## WORK TO BE COMPLETED
Go over the data and copy out each line with "schützen" in it.

## AVAILABLE DATA

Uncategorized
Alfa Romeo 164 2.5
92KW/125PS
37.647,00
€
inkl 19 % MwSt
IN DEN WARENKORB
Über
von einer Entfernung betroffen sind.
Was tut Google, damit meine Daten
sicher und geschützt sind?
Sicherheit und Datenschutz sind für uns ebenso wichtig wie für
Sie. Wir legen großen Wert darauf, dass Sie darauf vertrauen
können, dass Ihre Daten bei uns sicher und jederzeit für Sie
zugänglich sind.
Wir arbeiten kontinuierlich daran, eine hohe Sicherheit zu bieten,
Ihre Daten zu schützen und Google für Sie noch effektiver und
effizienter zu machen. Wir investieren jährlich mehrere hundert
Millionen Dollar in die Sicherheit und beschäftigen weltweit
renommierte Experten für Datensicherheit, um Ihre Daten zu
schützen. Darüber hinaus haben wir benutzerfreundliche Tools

==

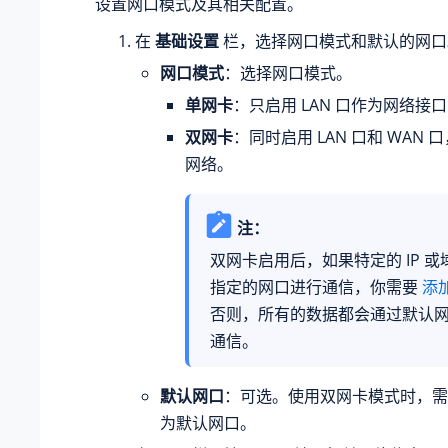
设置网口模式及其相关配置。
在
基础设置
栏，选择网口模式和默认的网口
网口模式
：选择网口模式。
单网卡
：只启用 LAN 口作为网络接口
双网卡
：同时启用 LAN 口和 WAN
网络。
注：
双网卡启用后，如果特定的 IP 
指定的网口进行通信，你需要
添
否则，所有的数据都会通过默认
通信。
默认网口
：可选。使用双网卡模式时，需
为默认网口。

* * *

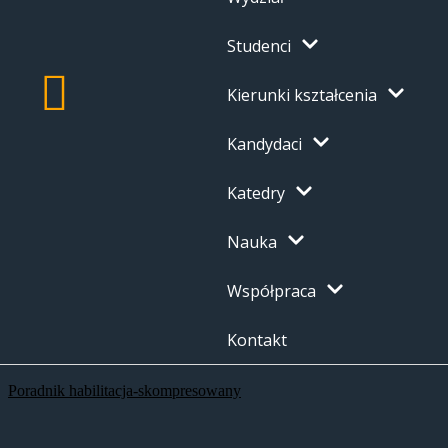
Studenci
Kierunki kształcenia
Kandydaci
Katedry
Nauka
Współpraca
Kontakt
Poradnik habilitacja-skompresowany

## RESULT BELOW
Ihre Daten zu schützen und Google für Sie noch effektiver und
schützen. Darüber hinaus haben wir benutzerfreundliche Tools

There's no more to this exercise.